AshleysBrain over 13 years

This is my favourite solution - don't forget to use a const reference for larger objects though.
mb14 over 13 years

which one, the first one or the second one .
Ates Goral over 13 years

@Dysaster: But const is merely a contextual, compile-time contract. The same object can have two facets (one const, one non-const) in two different contexts.
Ates Goral over 13 years

+1 The fact that the function has two separate contexts with different const-ness requirements is a clear sign that the function needs to be split into two functions.
Andreas Magnusson over 13 years

Now you have increased the complexity of the function by introducing a second variable that means the same thing as another? Very confusing for someone new to your code. I would strongly recommend one of the more popular solutions that moves the initialization code to another function (or lambda).
Andreas Magnusson over 13 years

Wow, very, very confusing. Consider working on a couple of hundred kloc project with code like this. Nightmare. KISS.
mb14 over 13 years

@Andreas: introducing a new function is also introducing complexity and using a lambda seems overhelming. Notice that every solution involving a function introduces as well a second variable. My solution can be seen as lightweighted lambda version.
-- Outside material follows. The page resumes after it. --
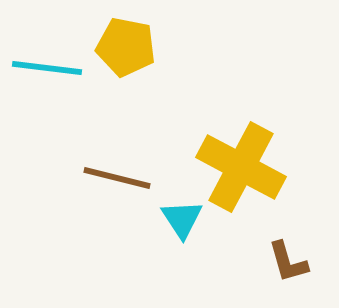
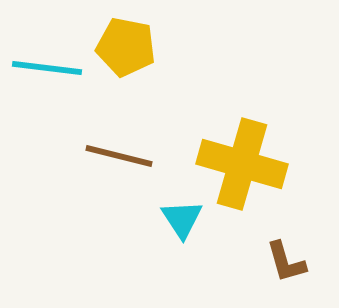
yellow cross: moved 1 px right, 3 px up; rotated 12 degrees counterclockwise
brown line: moved 2 px right, 22 px up
brown L-shape: moved 2 px left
However, personally I would probably use a function too or not put myself in that kind of situation. But the question is ask ninja trick , so i gave a ninja trick ;-).
Andreas Magnusson over 13 years

Even if the question was asking for some sort of ninja trick, the idea is to increase readability. A const local variable simplifies the code since the reader can rest assured that its value won't change later in the function. Your solution is a ninja stab in the back since that assumption no longer holds (especially if you follow the "tip" from AshleysBrain). The complexity is not just in the number of variables, it's also in the clarity of what they represent. By increasing the number of variables with no clear meaning, you impose an extra mental burden on the reader.
Ruslan over 6 years

You forgot the T const& v_; inside Constify.
Ayxan Haqverdili over 4 years

@doc you could make it a const reference as in const int& a = ComputeA(a_in);, then it would be the same object.
mip about 4 years

@Ayxan no, cause a_in is passed by value, which means that ComputeA already operates on a copy and not the same object as a_in.